_ACTIVITY_
For the string "Kasim", find every matching line in the records and copy it.

_MATERIAL FOR THIS EXERCISE_
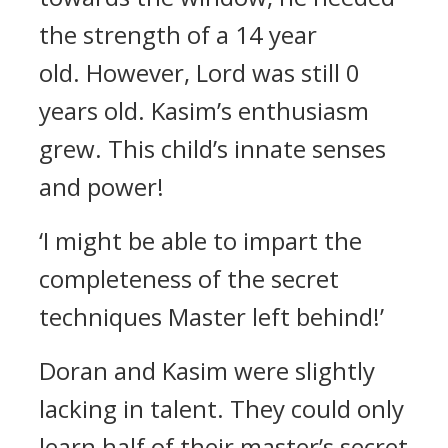
the strength of a 14 year
old.
However, Lord was still 0
years old.
Kasim’s enthusiasm
grew.
This child’s innate senses
and power!
‘I might be able to impart the
completeness of the secret
techniques Master left behind!’
Doran and Kasim were slightly
lacking in talent.
They could only
learn half of their master’s secret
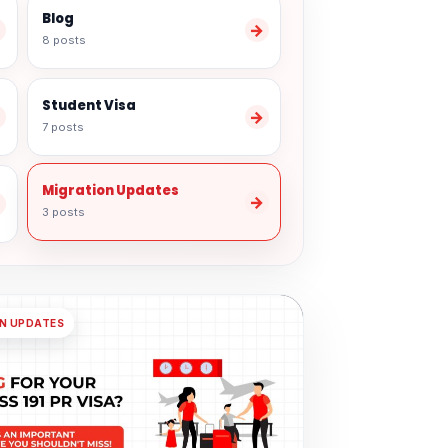
Blog
→
→
8 posts
Student Visa
→
→
7 posts
Migration Updates
→
→
3 posts
N UPDATES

_ANSWER SECTION_
Kasim’s enthusiasm
Doran and Kasim were slightly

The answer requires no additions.